The expected result is the full set of records, copied precisely, with images dropped.

◆ ◆ ◆

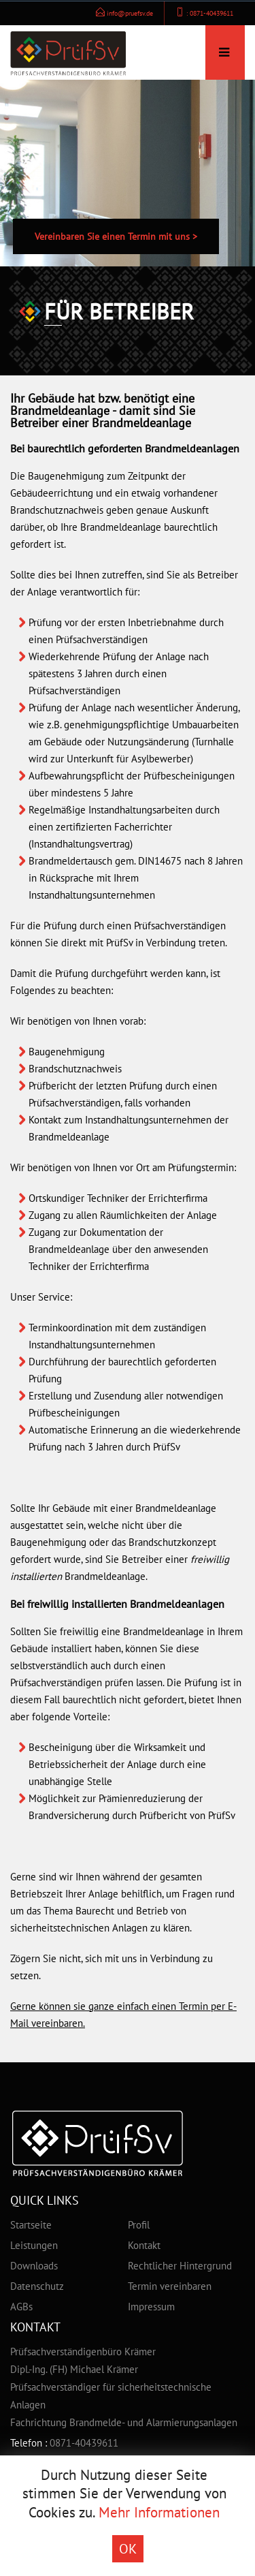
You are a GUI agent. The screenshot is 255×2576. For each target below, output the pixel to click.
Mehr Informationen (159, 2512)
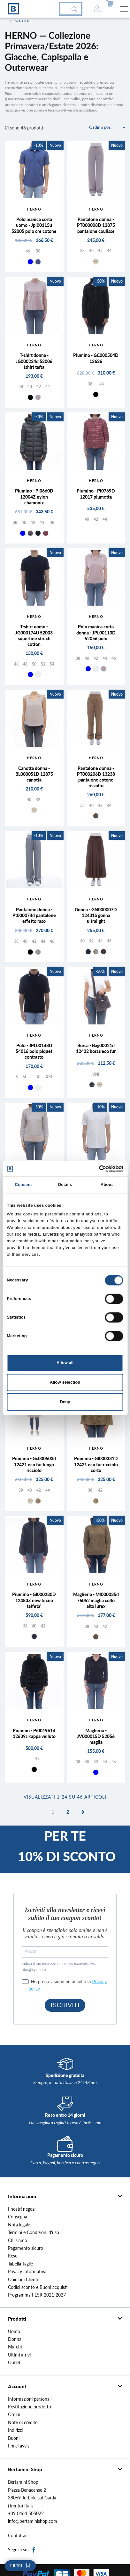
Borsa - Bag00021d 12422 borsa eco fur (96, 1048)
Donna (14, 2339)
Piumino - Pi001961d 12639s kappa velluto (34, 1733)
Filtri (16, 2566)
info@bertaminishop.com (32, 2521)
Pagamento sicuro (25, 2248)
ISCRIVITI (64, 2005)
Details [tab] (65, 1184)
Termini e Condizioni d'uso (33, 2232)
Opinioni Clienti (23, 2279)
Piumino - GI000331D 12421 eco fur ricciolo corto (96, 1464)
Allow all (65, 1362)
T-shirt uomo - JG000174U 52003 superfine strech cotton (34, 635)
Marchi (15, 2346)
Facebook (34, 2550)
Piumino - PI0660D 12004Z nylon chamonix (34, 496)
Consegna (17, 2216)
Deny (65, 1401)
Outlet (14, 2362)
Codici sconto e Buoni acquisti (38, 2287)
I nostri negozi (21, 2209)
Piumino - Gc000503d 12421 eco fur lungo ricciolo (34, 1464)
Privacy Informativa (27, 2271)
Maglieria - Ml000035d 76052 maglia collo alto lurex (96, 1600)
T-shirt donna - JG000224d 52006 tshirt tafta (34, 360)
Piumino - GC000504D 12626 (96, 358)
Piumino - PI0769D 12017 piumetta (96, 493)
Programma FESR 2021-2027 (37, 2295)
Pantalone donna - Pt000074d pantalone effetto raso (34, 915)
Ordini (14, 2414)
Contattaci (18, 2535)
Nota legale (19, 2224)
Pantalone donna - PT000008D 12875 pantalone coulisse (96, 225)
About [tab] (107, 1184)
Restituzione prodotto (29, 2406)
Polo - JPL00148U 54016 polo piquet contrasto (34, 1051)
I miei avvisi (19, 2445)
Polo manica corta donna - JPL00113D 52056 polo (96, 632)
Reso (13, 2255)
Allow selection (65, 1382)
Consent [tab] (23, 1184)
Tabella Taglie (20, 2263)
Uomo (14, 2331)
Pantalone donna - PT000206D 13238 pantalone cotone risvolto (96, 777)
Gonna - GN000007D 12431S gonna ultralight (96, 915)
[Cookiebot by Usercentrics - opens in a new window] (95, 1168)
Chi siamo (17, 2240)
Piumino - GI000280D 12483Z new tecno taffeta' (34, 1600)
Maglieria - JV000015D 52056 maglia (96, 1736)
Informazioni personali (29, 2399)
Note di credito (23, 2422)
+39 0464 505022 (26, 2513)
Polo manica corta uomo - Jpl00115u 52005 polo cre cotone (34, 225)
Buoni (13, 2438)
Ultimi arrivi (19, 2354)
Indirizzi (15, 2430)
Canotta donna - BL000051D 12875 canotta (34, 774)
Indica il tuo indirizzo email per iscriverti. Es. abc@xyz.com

◆ ◆ ◆

● **SOLVED EXERCISE**
You are a GUI agent. The screenshot is 255×2576. For each target below, output the pixel to click.
Mehr Informationen (159, 2512)
Borsa - Bag00021d 12422 borsa eco fur (96, 1048)
Donna (14, 2339)
Piumino - Pi001961d 12639s kappa velluto (34, 1733)
Filtri (16, 2566)
info@bertaminishop.com (32, 2521)
Pagamento sicuro (25, 2248)
ISCRIVITI (64, 2005)
Details [tab] (65, 1184)
Termini e Condizioni d'uso (33, 2232)
Opinioni Clienti (23, 2279)
Piumino - GI000331D 12421 eco fur ricciolo corto (96, 1464)
Allow all (65, 1362)
T-shirt uomo - JG000174U 52003 superfine strech cotton (34, 635)
Marchi (15, 2346)
Facebook (34, 2550)
Piumino - PI0660D 12004Z nylon chamonix (34, 496)
Consegna (17, 2216)
Deny (65, 1401)
Outlet (14, 2362)
Codici sconto e Buoni acquisti (38, 2287)
I nostri negozi (21, 2209)
Piumino - Gc000503d 12421 eco fur lungo ricciolo (34, 1464)
Privacy Informativa (27, 2271)
Maglieria - Ml000035d 76052 maglia collo alto lurex (96, 1600)
T-shirt donna - JG000224d 52006 tshirt tafta (34, 360)
Piumino - GC000504D 12626 (96, 358)
Piumino - PI0769D 12017 piumetta (96, 493)
Programma FESR 2021-2027 (37, 2295)
Pantalone donna - Pt000074d pantalone effetto raso (34, 915)
Ordini (14, 2414)
Contattaci (18, 2535)
Nota legale (19, 2224)
Pantalone donna - PT000008D 12875 pantalone coulisse (96, 225)
About [tab] (107, 1184)
Restituzione prodotto (29, 2406)
Polo - JPL00148U 54016 polo piquet contrasto (34, 1051)
I miei avvisi (19, 2445)
Polo manica corta donna - JPL00113D 52056 polo (96, 632)
Reso (13, 2255)
Allow selection (65, 1382)
Consent [tab] (23, 1184)
Tabella Taglie (20, 2263)
Uomo (14, 2331)
Pantalone donna - PT000206D 13238 pantalone cotone risvolto (96, 777)
Gonna - GN000007D 12431S gonna ultralight (96, 915)
[Cookiebot by Usercentrics - opens in a new window] (95, 1168)
Chi siamo (17, 2240)
Piumino - GI000280D 12483Z new tecno taffeta' (34, 1600)
Maglieria - JV000015D 52056 maglia (96, 1736)
Informazioni personali (29, 2399)
Note di credito (23, 2422)
+39 0464 505022 (26, 2513)
Polo manica corta uomo - Jpl00115u 52005 polo cre cotone (34, 225)
Buoni (13, 2438)
Ultimi arrivi (19, 2354)
Indirizzi (15, 2430)
Canotta donna - BL000051D 12875 canotta (34, 774)
Indica il tuo indirizzo email per iscriverti. Es. abc@xyz.com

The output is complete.